I think the next time I'm going to get Zaphod on his ass and steal his piece of shit stereo on wheels. But then I'd have to drive in it. Hmmm, apparently this is going to take some thought.

Monday, September 12, 2005

People helping people

I have to admit that I haven’t paid a lot of attention to the human tragedy that has unfolding in New Orleans. It's not that I don't care because truly I do both from the political point of view and the social. But the one thing I did notice as I am sure everyone else has is how quickly ordinary people were to respond. Celebes like Harry Connick Jr. were knee deep filthy water carrying the sick and the old to what clearly most have seemed like salvation, school children collecting tens of thousands of dollars in the first few days to help people they will likely never know, people helping people.
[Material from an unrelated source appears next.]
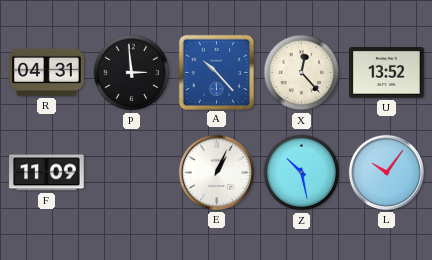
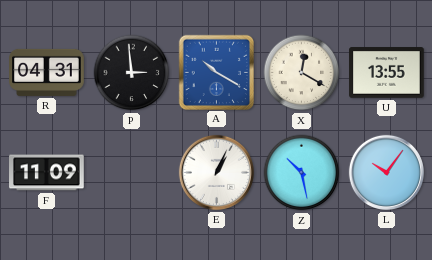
A: 10:23 -> 10:20
X: 12:23 -> 12:20
U: 13:52 -> 13:55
Ordinary Americans took what I can only describe as ownership of the tragedy. They felt it, they came together and they owned it, just like I would expect them to do. Meanwhile, the government of those same people blamed each other for the failures and did almost nothing. The first emergency response team to reach New Orleans was reportedly from Vancouver British Colombia, 4863km away.

Please help me understand this. I don't understand the dichotomy. How can people that can come together so quickly, in the absence of public authority, allow a system of government that so obviously does not represent their values. How can people that so clearly hold community, compassion and such a deep sense of social responsibility allow their elected officials at all levels to deflect blame?

No level of government is responsible for the weather, but they are responsible for the human tragedy! Hold them accountable.